◆ Task goal ◆
If a line below contains the string "telah", return that line.

(Stored records)
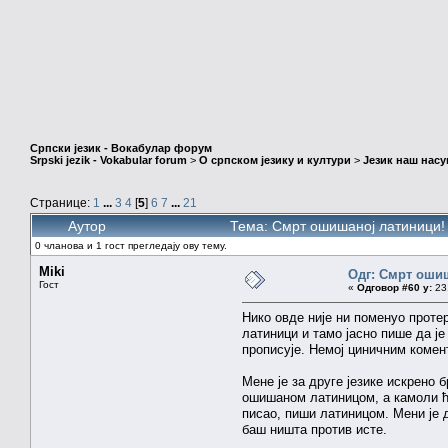
Српски језик - Вокабулар форум
Srpski jezik - Vokabular forum
>
О српском језику и култури
>
Језик наш нас
Странице:
1
...
3
4
[
5
]
6
7
...
21
Аутор
Тема: Смрт ошишаној латиници!
0 чланова и 1 гост прегледају ову тему.
Miki
Одг: Смрт оши
Гост
«
Одговор #60 у:
23.
Нико овде није ни поменуо прот
латиници и тамо јасно пише да је
прописује. Немој циничним комен
Мене је за друге језике искрено
ошишаном латиницом, а камоли ћ
писао, пиши латиницом. Мени је
баш ништа против исте.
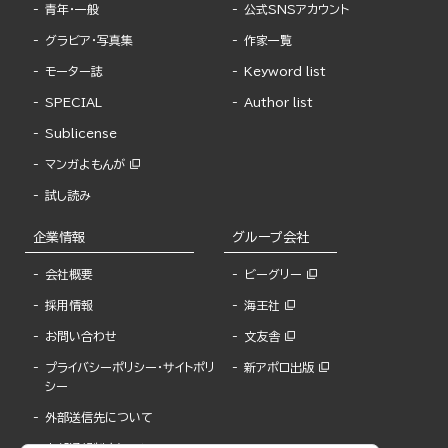
青年・一般
公式SNSアカウント
グラビア・写真集
作家一覧
モーター誌
Keyword list
SPECIAL
Author list
Sublicense
マンガよもんが
試し読み
企業情報
グループ会社
会社概要
ビーグリー
採用情報
海王社
お問い合わせ
文友舎
プライバシーポリシー・サイトポリ
新アポロ出版
シー
外部送信先について
内部通報制度について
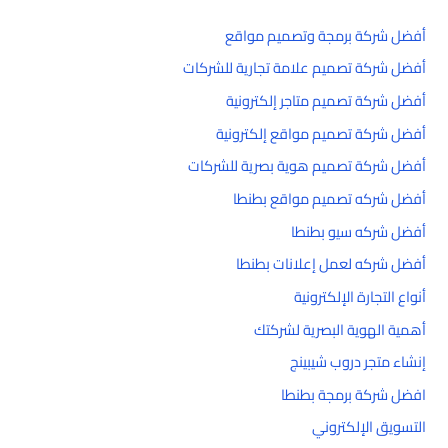
أفضل شركة برمجة وتصميم مواقع
أفضل شركة تصميم علامة تجارية للشركات
أفضل شركة تصميم متاجر إلكترونية
أفضل شركة تصميم مواقع إلكترونية
أفضل شركة تصميم هوية بصرية للشركات
أفضل شركه تصميم مواقع بطنطا
أفضل شركه سيو بطنطا
أفضل شركه لعمل إعلانات بطنطا
أنواع التجارة الإلكترونية
أهمية الهوية البصرية لشركتك
إنشاء متجر دروب شيبينج
افضل شركة برمجة بطنطا
التسويق الإلكتروني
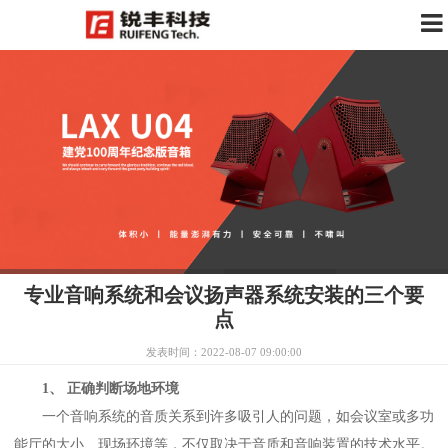
专业音响系统和会议扬声器系统安装的三个要
点
发表时间：2022-08-07 09:00:00
1、 正确判断场地环境
一个音响系统的音质关系到许多吸引人的问题，如会议室或多功
能厅的大小、现场环境等，不仅取决于音质和音响装置的技术水平。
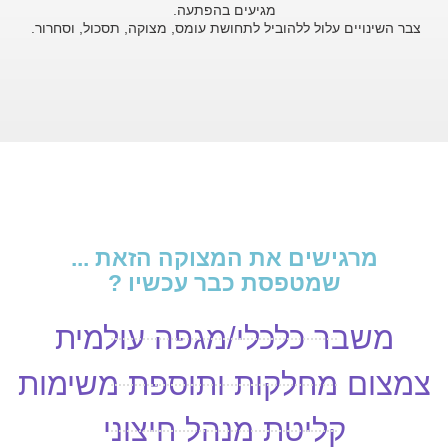
מגיעים בהפתעה.
צבר השינויים עלול ללהוביל לתחושת עומס, מצוקה, תסכול, וסחרור.
מרגישים את המצוקה הזאת ...
שמטפסת כבר עכשיו ?
משבר כלכלי/מגפה עולמית
צמצום מחלקות ותוספת משימות​
קליטת מנהל חיצוני​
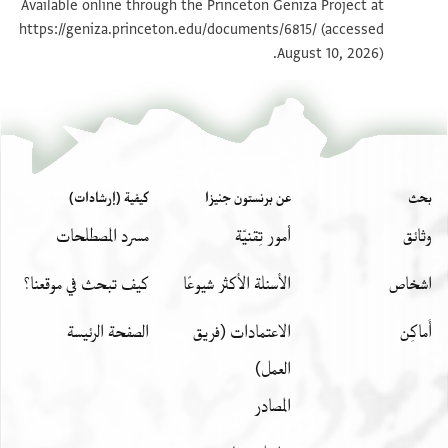
Available online through the Princeton Geniza Project at
https://geniza.princeton.edu/documents/6815/
(accessed
بيان أذونات الصورة
August 10, 2026).
بحث
عن برنستون جنيزا
كيفية (إرشادات)
وثائق
أمور تِقنيّة
مسرد المصطلحات
اشخاص
الأسئلة الأكثر شيوعًا
كيف تبحث في موقعنا؟
أَماكِن
الاعتمادات (فريق
الصفحة الرئيسة
العمل)
المصادر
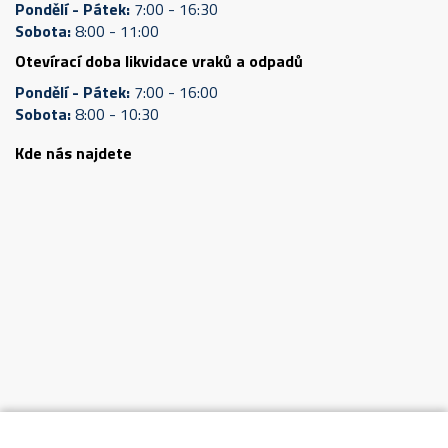
Pondělí - Pátek:
7:00 - 16:30
Sobota:
8:00 - 11:00
Otevírací doba likvidace vraků a odpadů
Pondělí - Pátek:
7:00 - 16:00
Sobota:
8:00 - 10:30
Kde nás najdete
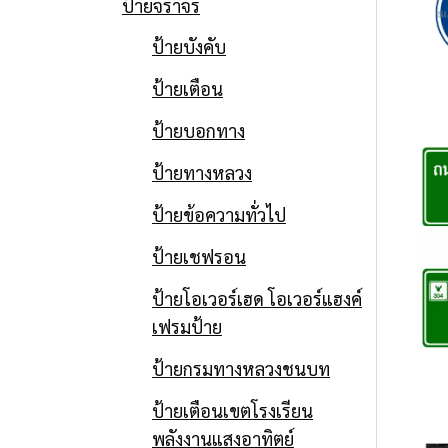
ป้ายจราจร
ป้ายบังคับ
ป้ายเตือน
ป้ายบอกทาง
ป้ายทางหลวง
ป้ายข้อความทั่วไป
ป้ายเชฟรอน
ป้ายโอเวอร์เฮด โอเวอร์แฮงค์
เฟรมป้าย
ป้ายกรมทางหลวงชนบท
ป้ายเตือนเขตโรงเรียน
พลังงานแสงอาทิตย์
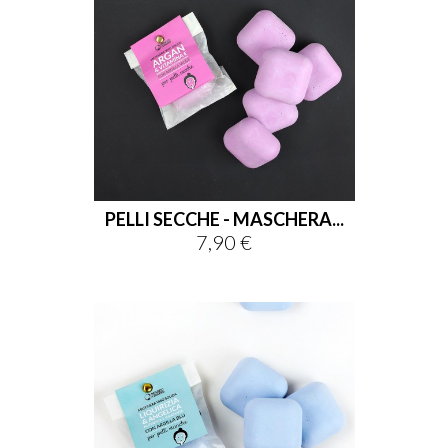
PELLI SECCHE - MASCHERA...
7,90 €
Prezzo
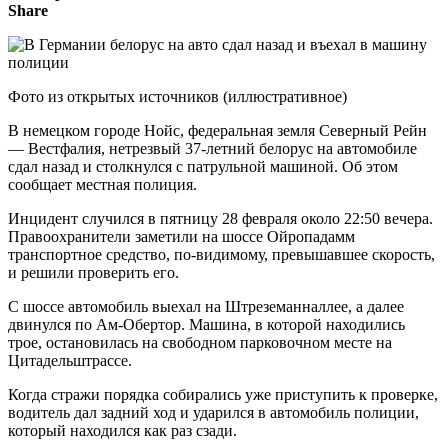
Share
Фото из открытых источников (иллюстративное)
В немецком городе Нойс, федеральная земля Северный Рейн
— Вестфалия, нетрезвый 37-летний белорус на автомобиле
сдал назад и столкнулся с патрульной машиной. Об этом
сообщает местная полиция.
Инцидент случился в пятницу 28 февраля около 22:50 вечера.
Правоохранители заметили на шоссе Ойропадамм
транспортное средство, по-видимому, превышавшее скорость,
и решили проверить его.
С шоссе автомобиль выехал на Штреземанналлее, а далее
двинулся по Ам-Обертор. Машина, в которой находились
трое, остановилась на свободном парковочном месте на
Цитадельштрассе.
Когда стражи порядка собирались уже приступить к проверке,
водитель дал задний ход и ударился в автомобиль полиции,
который находился как раз сзади.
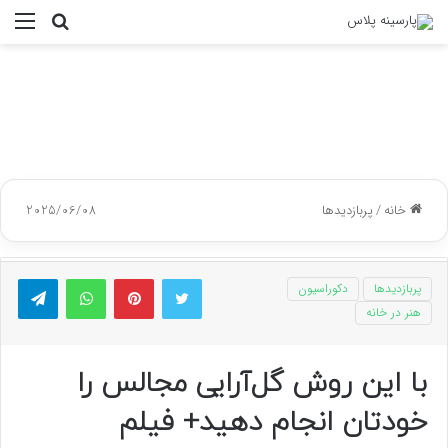
جستجو
منو
برای
خانه
/
پربازدیدها
2025/06/08
توییتر
پینتریست
واتس آپ
تلگر
پربازدیدها
دکوراسیون
هنر در خانه
با این روش گل‌آرایی مجالس را
خودتان انجام دهید+ فیلم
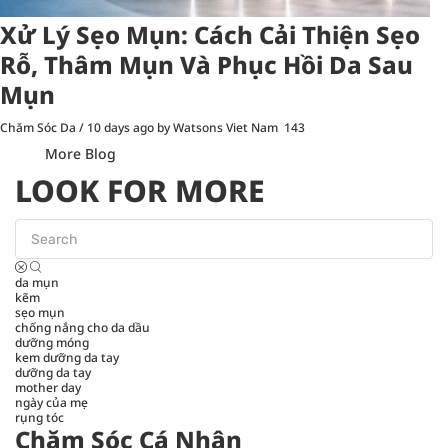
Xử Lý Sẹo Mụn: Cách Cải Thiện Sẹo
Rỗ, Thâm Mụn Và Phục Hồi Da Sau
Mụn
Chăm Sóc Da
/
10 days ago
by Watsons Viet Nam
143
More Blog
LOOK FOR MORE
da mụn
kẽm
sẹo mụn
chống nắng cho da dầu
dưỡng móng
kem dưỡng da tay
dưỡng da tay
mother day
ngày của mẹ
rụng tóc
Chăm Sóc Cá Nhân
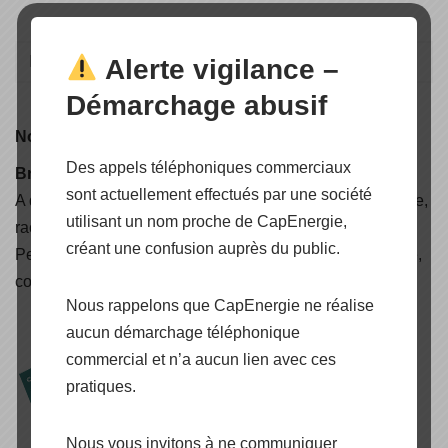
Alerte vigilance –
Démarchage abusif
Nouveauté
Des appels téléphoniques commerciaux
Brochure CAPENERGIE 2025
sont actuellement effectués par une société
A découvrir, nos nouvelles solutions d'électrification rurale,
utilisant un nom proche de CapEnergie,
raccordées réseaux, autoconsommation avec stockage,
créant une confusion auprès du public.
Peak Shaving & Back-Up, Air Solaire, lampadaire solaire,
container énergétique, carport et pergola solaire (..)
Nous rappelons que CapEnergie ne réalise
aucun démarchage téléphonique
commercial et n’a aucun lien avec ces
pratiques.
Nous vous invitons à ne communiquer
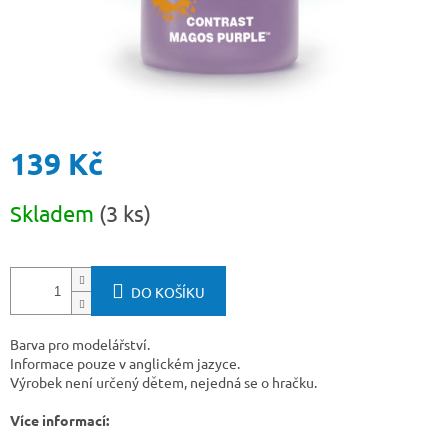
139 Kč
Měrná
Skladem
(3 ks)
cena:
DO KOŠÍKU
Barva pro modelářství.
Informace pouze v anglickém jazyce.
Výrobek není určený dětem, nejedná se o hračku.
Více informací:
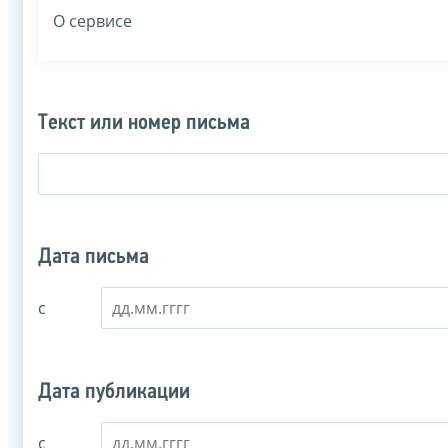
О сервисе
Текст или номер письма
Дата письма
с
Дата публикации
с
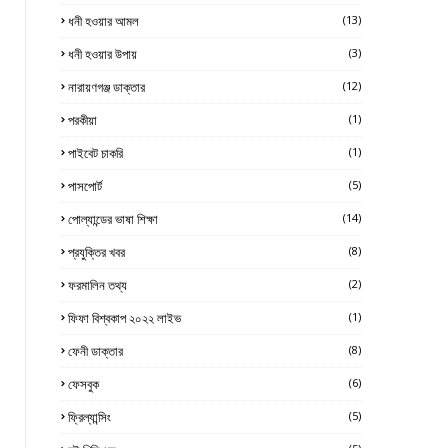
ধনী হওয়ার আমল
(13)
ধনী হওয়ার উপায়
(3)
নারায়ণগঞ্জ ডাক্তার
(12)
পরকীয়া
(1)
পাইবেট চাকরি
(1)
পাসপোর্ট
(5)
পোল্যান্ডের ভাষা শিক্ষা
(14)
প্রযুক্তির খবর
(8)
ফরমালিন তথ্য
(2)
ফিফা বিশ্বকাপ ২০২২ লাইভ
(1)
ফেনী ডাক্তার
(8)
ফেসবুক
(6)
ফ্রিল্যান্সিং
(5)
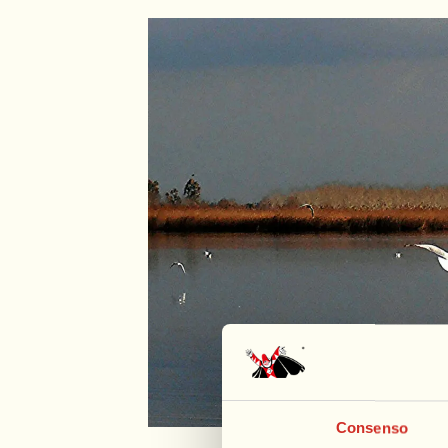
Consenso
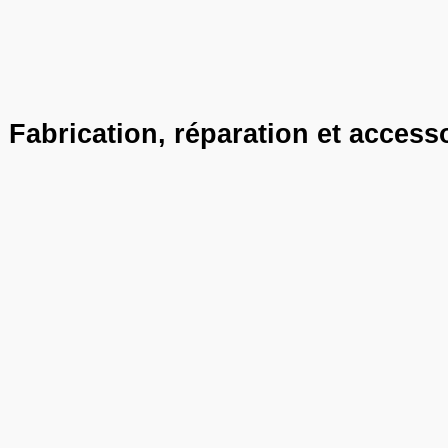
Fabrication, réparation et access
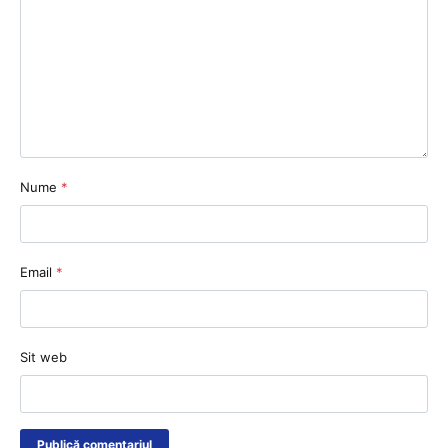
Nume
*
Email
*
Sit web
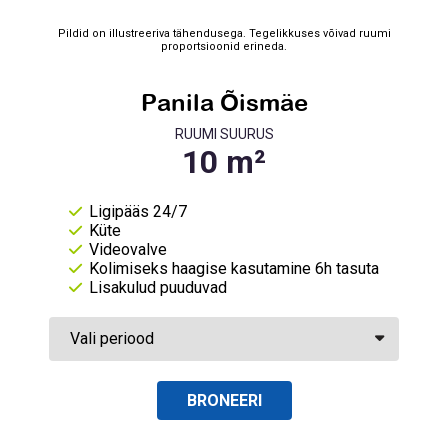
Pildid on illustreeriva tähendusega. Tegelikkuses võivad ruumi
proportsioonid erineda.
Panila Õismäe
RUUMI SUURUS
Ligipääs 24/7
Küte
Videovalve
Kolimiseks haagise kasutamine 6h tasuta
Lisakulud puuduvad
BRONEERI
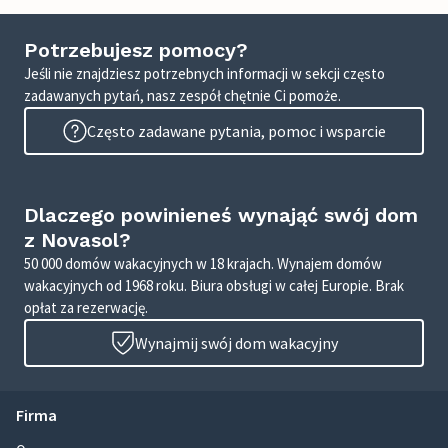
Potrzebujesz pomocy?
Jeśli nie znajdziesz potrzebnych informacji w sekcji często
zadawanych pytań, nasz zespół chętnie Ci pomoże.
Często zadawane pytania, pomoc i wsparcie
Dlaczego powinieneś wynająć swój dom
z Novasol?
50 000 domów wakacyjnych w 18 krajach. Wynajem domów
wakacyjnych od 1968 roku. Biura obsługi w całej Europie. Brak
opłat za rezerwację.
Wynajmij swój dom wakacyjny
Firma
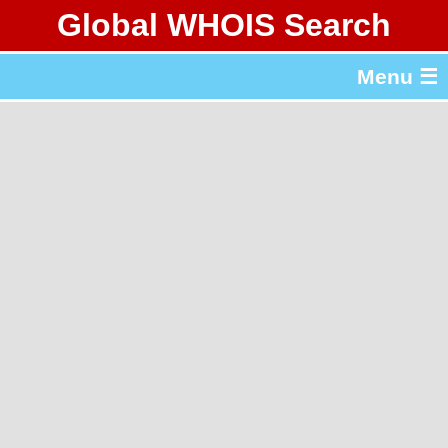
Global WHOIS Search
About Whois365.com
Menu ☰
gTLD & ccTLD Lists
Tools
繁體中文
简体中文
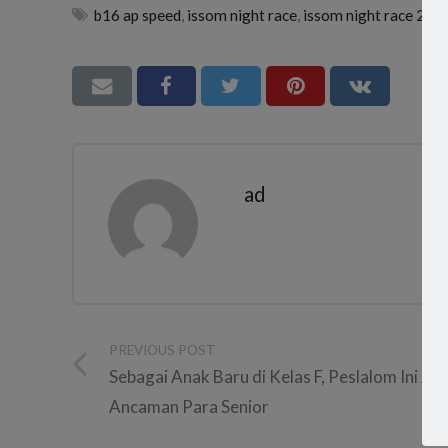
b16 ap speed
,
issom night race
,
issom night race 201
ad
PREVIOUS POST
Sebagai Anak Baru di Kelas F, Peslalom Ini Jad
Ancaman Para Senior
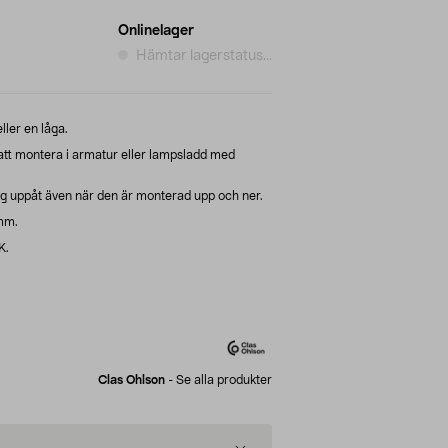
Onlinelager
Hämtar lagerstatus...
ller en låga.
t montera i armatur eller lampsladd med
ig uppåt även när den är monterad upp och ner.
mm.
K.
Clas Ohlson
-
Se alla produkter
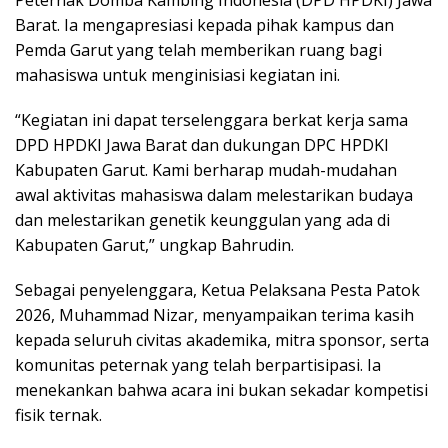
Barat. Ia mengapresiasi kepada pihak kampus dan
Pemda Garut yang telah memberikan ruang bagi
mahasiswa untuk menginisiasi kegiatan ini.
“Kegiatan ini dapat terselenggara berkat kerja sama
DPD HPDKI Jawa Barat dan dukungan DPC HPDKI
Kabupaten Garut. Kami berharap mudah-mudahan
awal aktivitas mahasiswa dalam melestarikan budaya
dan melestarikan genetik keunggulan yang ada di
Kabupaten Garut,” ungkap Bahrudin.
Sebagai penyelenggara, Ketua Pelaksana Pesta Patok
2026, Muhammad Nizar, menyampaikan terima kasih
kepada seluruh civitas akademika, mitra sponsor, serta
komunitas peternak yang telah berpartisipasi. Ia
menekankan bahwa acara ini bukan sekadar kompetisi
fisik ternak.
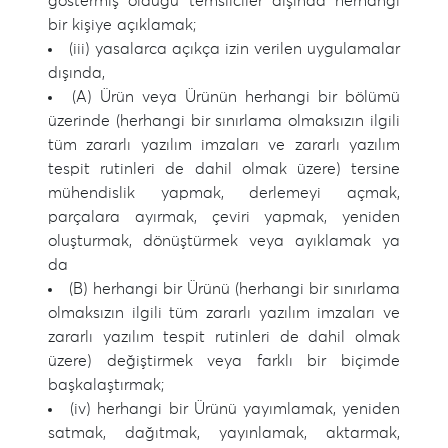
göstermiş olduğu temsilciler dışında herhangi
bir kişiye açıklamak;
(iii) yasalarca açıkça izin verilen uygulamalar
dışında,
(A) Ürün veya Ürünün herhangi bir bölümü
üzerinde (herhangi bir sınırlama olmaksızın ilgili
tüm zararlı yazılım imzaları ve zararlı yazılım
tespit rutinleri de dahil olmak üzere) tersine
mühendislik yapmak, derlemeyi açmak,
parçalara ayırmak, çeviri yapmak, yeniden
oluşturmak, dönüştürmek veya ayıklamak ya
da
(B) herhangi bir Ürünü (herhangi bir sınırlama
olmaksızın ilgili tüm zararlı yazılım imzaları ve
zararlı yazılım tespit rutinleri de dahil olmak
üzere) değiştirmek veya farklı bir biçimde
başkalaştırmak;
(iv) herhangi bir Ürünü yayımlamak, yeniden
satmak, dağıtmak, yayınlamak, aktarmak,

◆ Answer box ◆
Pemda Garut yang telah memberikan ruang bagi
komunitas peternak yang telah berpartisipasi. Ia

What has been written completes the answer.